Do you really need existence tests?
When we write blog posts and articles, our examples must be short
and simple. Running a unit test to determine if your database or your
table exists is a clear and simple example and a great way to learn how
unit tests work - (make sure you have read this article by SQL Server MVP Andy Leonard). However, there is no need to keep such tests in real
production solutions - if a database or a table is dropped, you will
get a clear error message, and you will know what is your problem right away. If a database or a table is dropped, you
will not need an existence unit test to help you out with
troubleshooting, will you?
Make a distinct database call once, and verify everything.
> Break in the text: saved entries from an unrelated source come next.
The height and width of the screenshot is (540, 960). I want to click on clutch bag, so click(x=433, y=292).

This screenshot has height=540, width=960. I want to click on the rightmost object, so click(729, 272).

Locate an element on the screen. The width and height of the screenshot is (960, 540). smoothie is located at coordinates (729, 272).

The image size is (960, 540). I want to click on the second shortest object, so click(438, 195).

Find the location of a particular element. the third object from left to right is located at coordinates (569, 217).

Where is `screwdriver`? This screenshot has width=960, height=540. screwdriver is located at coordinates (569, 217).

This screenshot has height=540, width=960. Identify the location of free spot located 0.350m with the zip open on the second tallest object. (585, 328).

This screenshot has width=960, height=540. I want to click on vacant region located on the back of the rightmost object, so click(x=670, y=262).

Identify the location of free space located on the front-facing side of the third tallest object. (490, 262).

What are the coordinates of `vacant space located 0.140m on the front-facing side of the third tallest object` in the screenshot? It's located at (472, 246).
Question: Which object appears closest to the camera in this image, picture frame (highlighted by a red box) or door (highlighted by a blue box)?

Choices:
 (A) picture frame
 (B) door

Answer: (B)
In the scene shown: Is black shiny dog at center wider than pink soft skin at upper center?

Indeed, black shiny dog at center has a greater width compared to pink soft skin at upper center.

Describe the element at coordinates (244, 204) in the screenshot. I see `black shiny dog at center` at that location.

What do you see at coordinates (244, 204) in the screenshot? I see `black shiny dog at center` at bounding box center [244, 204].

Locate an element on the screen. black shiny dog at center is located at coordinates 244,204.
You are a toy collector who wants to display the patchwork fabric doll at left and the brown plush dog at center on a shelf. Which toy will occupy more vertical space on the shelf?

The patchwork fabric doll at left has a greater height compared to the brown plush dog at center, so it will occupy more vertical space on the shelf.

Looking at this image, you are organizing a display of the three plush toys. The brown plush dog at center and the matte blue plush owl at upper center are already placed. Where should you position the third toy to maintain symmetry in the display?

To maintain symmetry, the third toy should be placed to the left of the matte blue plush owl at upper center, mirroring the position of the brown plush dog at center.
Database call are slow, so you really want to limit the number of
database calls your test harness does. For example, suppose that you
have a complex stored procedure Readers.SelectCustomersByName, and if
you only provide last name, it must return all the customers with that
last name. Because the procedure is complex, you need a unit test for
each distinct case of its usage. Because you want to minimize the
number of database calls, you want to execute the following command
only once:
EXEC Readers.SelectCustomersByName @LastName = 'Larsen';
It is very important to verify everything: number of
result sets, number of columns, their names and types, and all the
columns and rows returned by the procedure. The reason is simple: any
change can be breaking, and you need to determine if you broke
something when you do your changes. For more explanations read this
article: "Close those Loopholes - Testing Stored Procedures"
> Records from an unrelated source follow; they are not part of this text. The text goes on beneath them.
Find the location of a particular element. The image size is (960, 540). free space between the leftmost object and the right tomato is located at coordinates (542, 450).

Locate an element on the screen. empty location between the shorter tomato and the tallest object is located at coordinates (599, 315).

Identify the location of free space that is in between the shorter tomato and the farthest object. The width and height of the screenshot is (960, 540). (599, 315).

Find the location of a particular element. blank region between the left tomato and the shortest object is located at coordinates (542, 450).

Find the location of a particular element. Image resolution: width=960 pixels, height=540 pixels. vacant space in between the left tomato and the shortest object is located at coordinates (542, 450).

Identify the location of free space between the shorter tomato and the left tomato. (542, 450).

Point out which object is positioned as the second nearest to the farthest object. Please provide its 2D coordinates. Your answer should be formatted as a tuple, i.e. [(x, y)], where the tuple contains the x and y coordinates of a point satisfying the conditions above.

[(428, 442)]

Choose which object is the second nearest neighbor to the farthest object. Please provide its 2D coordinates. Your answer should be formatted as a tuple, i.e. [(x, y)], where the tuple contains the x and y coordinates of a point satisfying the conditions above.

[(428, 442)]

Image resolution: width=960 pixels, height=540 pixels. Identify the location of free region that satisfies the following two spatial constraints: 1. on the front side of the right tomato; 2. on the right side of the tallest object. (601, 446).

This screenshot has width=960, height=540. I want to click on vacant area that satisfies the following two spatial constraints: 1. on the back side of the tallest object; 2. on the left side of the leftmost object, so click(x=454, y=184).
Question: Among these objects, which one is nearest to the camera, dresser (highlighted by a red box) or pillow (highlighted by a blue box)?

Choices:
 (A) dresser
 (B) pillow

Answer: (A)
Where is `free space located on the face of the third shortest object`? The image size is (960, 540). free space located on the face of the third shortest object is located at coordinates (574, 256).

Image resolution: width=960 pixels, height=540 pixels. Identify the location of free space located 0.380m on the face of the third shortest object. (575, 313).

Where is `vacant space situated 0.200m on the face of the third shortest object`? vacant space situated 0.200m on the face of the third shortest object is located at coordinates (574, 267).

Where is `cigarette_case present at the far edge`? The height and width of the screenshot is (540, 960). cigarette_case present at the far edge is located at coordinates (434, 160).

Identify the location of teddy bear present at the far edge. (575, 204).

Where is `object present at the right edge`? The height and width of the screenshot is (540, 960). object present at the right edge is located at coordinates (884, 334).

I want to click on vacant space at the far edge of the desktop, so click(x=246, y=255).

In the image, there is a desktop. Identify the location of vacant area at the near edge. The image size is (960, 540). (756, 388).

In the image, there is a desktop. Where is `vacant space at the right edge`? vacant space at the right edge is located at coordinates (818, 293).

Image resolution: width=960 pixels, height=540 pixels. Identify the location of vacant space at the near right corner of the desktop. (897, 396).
I've used the approach described in that article for two years and it works great. Everything is verified automatically, so I never forget to test anything, and I only need one database call for all my checks, so it runs fast.
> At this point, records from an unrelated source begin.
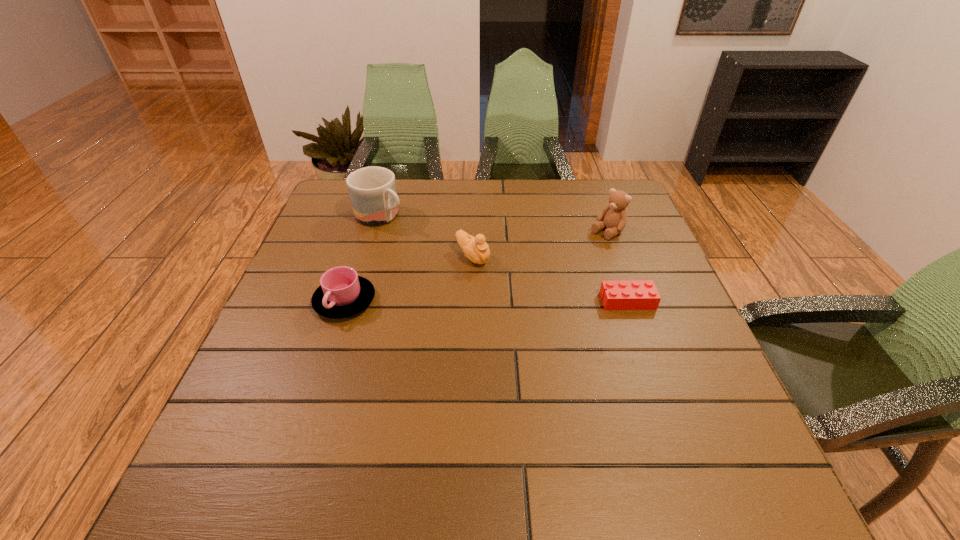 Find the location of a particular element. The image size is (960, 540). free spot on the desktop that is between the fourth tallest object and the Lego and is positioned on the face of the teddy bear is located at coordinates (508, 301).

Where is `free space on the desktop that is between the cup and the Lego and is positioned on the face of the third shortest object`? The height and width of the screenshot is (540, 960). free space on the desktop that is between the cup and the Lego and is positioned on the face of the third shortest object is located at coordinates (528, 301).

Image resolution: width=960 pixels, height=540 pixels. I want to click on vacant space on the desktop that is between the cup and the shortest object and is positioned on the side with the handle of the mug, so click(x=521, y=301). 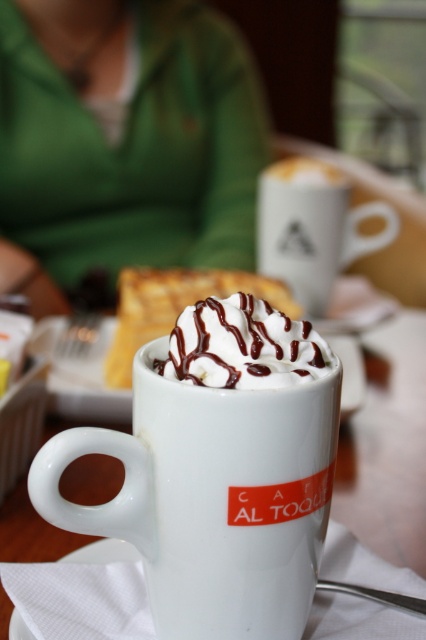 Question: From the image, what is the correct spatial relationship of white ceramic mug at center in relation to white matte mug at center?

Choices:
 (A) right
 (B) left

Answer: (B)

Question: Which of these objects is positioned closest to the white matte mug at center?

Choices:
 (A) whipped cream at center
 (B) white ceramic mug at center
 (C) green fabric at upper center

Answer: (C)

Question: Can you confirm if white matte mug at center is smaller than whipped cream at center?

Choices:
 (A) yes
 (B) no

Answer: (B)

Question: Which object appears closest to the camera in this image?

Choices:
 (A) whipped cream at center
 (B) white matte mug at center

Answer: (A)

Question: Among these objects, which one is nearest to the camera?

Choices:
 (A) white matte mug at center
 (B) white ceramic mug at center

Answer: (B)

Question: Is white ceramic mug at center bigger than white matte mug at center?

Choices:
 (A) yes
 (B) no

Answer: (B)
Clean up after test driven development.
I like and practice test driven development, however I have the
following reservations regarding it: all-too-often when you think that are done you
have a huge amount of trivial unit tests. That seems to be the whole
idea behind test driven development: every step in your progress is a
unit test. However, there is no need to keep the whole history of your
progress, to keep all the tests that drove your development, for the whole life of your system (each of us humans has had
gills and a tail at some early stage of our development; we don't keep
them forever, we undergo a refactoring). When you are done with your
development, you only need the tests that might help you out in
troubleshooting. Most likely you'll need to consolidate your unit tests
in the way described in the previous chapter. Remember that test driven
development is supposed to consist of the following stages:
- Encounter a non-trivial problem.
- Write a unit test that fails.
- Develop some code so that the test passes.
- Refactor - test driven development does not stop when your tests pass!
I think that this refactoring should include not only your code but
unit tests too. Refactoring is done when your remaining unit tests are
lean, so that the overhead of keeping them is justified by the benefits
of having them.
Let me repeat myself: from where I sit, test-driven development can be a huge help if you are solving a complex problem. However, it can slow you down if the steps you are taking are too easy for you. I guess I should write up some example of test driven development, but it is getting late, so not this time.